Francis is an attractive, hard-nosed man of shallow relationships, of pragmatism and cynicism, whose view of the world understands that after six years in jail, his old friend Monty will be nothing more than a mere figment of the past. Jakob, in contrasting, sanguine optimism, believes that there is hope; that a man can weather the storm and survive as his old self.
Yet even Jakob’s tightly held morality begins to collapse as the film progresses, with his semi-obsessive crush on his cute, flaky student Mary (Anna Paquin) developing and deepening as the story progresses. After-hours in the club of Monty’s last party, Jakob begins to see and feel a little of the pervading hopelessness of twin towers survivors, of sentenced criminals, of men whose money never bought them happiness.
Indeed, virtue runs very thin in 25th Hour, with only brief flashbacks and a failing love story to cling to for inspiration and the continuing belief that life is good. In one unforgettably intense, unusual scene, Monty rails at New York in a mirror, cussing every race, every group in a barrage of stereotypes and biased generalizations before finally realizing his anger can only be directed at himself, the man who “had it all" and threw it away.

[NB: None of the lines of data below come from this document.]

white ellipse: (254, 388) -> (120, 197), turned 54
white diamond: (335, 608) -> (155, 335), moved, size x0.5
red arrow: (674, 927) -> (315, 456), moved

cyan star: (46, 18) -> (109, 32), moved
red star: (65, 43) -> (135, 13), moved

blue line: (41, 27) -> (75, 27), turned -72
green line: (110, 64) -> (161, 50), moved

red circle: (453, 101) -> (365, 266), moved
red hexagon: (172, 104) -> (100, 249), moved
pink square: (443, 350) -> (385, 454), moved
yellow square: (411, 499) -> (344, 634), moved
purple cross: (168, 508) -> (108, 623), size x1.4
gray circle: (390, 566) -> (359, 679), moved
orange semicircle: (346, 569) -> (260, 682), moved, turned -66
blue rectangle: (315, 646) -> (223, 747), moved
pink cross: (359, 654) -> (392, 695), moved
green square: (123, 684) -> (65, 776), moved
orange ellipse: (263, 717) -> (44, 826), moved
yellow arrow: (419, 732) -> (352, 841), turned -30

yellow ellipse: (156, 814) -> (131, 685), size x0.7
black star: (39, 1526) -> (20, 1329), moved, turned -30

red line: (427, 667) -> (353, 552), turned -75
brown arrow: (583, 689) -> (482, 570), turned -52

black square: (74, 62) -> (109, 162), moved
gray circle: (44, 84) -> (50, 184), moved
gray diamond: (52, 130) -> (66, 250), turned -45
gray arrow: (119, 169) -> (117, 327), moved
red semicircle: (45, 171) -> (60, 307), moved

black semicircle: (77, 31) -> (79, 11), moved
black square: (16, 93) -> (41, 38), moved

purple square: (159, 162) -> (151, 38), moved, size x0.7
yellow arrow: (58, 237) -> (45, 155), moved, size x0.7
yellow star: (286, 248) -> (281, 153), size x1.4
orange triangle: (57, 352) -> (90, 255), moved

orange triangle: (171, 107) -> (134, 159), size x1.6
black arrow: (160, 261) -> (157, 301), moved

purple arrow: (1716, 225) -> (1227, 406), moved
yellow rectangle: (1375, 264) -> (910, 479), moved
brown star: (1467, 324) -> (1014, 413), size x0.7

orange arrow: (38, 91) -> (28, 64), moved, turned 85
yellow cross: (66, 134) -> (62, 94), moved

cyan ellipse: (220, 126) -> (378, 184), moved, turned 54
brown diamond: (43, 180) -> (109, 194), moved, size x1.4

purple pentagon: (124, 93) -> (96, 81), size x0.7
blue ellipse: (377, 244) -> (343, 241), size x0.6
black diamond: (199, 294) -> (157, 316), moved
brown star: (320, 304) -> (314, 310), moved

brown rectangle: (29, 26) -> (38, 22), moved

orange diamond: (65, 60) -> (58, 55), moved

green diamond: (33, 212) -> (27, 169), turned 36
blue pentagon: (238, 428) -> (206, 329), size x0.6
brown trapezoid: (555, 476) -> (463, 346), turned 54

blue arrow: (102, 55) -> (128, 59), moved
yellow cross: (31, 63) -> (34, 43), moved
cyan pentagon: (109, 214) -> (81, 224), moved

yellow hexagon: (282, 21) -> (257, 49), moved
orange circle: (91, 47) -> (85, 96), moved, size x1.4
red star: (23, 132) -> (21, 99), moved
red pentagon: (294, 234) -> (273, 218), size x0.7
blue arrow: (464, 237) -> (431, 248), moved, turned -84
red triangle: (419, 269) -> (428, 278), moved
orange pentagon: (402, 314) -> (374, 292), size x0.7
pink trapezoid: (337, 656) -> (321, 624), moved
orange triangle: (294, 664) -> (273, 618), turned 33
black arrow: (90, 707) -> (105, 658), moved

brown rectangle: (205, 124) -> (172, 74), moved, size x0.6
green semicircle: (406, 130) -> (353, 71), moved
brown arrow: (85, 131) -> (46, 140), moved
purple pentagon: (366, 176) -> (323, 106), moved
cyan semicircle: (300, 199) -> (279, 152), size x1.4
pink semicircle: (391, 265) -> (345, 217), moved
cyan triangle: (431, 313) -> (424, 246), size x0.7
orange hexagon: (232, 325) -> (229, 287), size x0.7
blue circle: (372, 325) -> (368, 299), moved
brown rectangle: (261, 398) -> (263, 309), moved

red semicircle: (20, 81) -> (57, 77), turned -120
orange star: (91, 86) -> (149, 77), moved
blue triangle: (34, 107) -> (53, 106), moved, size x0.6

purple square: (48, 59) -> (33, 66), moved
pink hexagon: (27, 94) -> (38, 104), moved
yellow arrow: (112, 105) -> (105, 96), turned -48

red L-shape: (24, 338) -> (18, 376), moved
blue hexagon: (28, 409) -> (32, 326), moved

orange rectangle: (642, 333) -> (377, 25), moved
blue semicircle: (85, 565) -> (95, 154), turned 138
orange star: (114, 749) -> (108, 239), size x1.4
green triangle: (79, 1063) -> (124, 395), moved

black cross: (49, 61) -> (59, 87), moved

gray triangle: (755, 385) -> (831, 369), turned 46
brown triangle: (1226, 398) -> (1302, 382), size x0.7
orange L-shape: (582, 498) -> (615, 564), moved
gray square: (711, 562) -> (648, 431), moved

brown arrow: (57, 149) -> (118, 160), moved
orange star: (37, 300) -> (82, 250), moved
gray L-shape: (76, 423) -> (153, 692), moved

And while Monty is deciding whether to accept prison, or to run, whether to trust his girl or the paradigm “honor among thieves", Lee, in his brilliance, forces the audience to decide as well. For in this twisted mass of confused morals and fading relationships, Lee brings the film home with critical commentary on 9/11, on the ethics of ordinary people’s lives, and on the little decisions that determine our basic fates.
25th Hour (134 minutes, at area theaters) is rated R for strong language and some violence.